[Records contained in a dataset]
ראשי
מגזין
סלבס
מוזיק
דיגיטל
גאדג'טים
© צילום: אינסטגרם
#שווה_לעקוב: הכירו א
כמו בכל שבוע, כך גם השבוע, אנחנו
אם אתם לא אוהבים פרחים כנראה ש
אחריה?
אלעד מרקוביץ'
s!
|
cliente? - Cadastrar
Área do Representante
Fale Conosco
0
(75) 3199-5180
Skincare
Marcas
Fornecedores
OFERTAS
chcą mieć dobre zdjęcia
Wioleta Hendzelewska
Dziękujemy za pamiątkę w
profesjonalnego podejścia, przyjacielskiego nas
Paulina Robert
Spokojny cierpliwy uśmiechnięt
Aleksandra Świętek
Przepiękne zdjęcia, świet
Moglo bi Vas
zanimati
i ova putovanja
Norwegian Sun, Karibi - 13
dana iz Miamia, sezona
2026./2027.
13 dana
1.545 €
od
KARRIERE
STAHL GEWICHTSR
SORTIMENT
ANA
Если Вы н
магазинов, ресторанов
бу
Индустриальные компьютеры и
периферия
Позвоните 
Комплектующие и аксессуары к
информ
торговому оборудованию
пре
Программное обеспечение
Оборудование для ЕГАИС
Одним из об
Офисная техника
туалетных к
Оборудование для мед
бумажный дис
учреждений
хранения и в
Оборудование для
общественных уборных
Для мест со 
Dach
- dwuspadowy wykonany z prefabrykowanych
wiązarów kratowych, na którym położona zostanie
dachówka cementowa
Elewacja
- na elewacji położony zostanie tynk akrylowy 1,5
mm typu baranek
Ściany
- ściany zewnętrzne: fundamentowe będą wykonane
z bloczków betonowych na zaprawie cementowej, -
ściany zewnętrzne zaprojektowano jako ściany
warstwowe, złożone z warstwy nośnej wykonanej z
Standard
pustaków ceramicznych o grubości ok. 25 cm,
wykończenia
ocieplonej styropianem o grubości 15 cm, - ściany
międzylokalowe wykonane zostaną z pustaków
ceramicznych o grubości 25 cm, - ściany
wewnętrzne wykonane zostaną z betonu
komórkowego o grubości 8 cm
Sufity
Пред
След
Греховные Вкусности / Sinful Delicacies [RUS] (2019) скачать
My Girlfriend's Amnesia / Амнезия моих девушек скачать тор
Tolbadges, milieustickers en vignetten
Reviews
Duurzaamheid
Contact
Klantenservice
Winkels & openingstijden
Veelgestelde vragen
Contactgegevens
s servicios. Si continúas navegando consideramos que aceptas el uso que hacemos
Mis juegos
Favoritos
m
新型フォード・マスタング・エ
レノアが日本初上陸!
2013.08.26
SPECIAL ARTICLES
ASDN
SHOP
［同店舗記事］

- **Task**: Determine how many lines in the entries above contain the word "скачать", and respond with the number alone.

- **Exercise output**: 2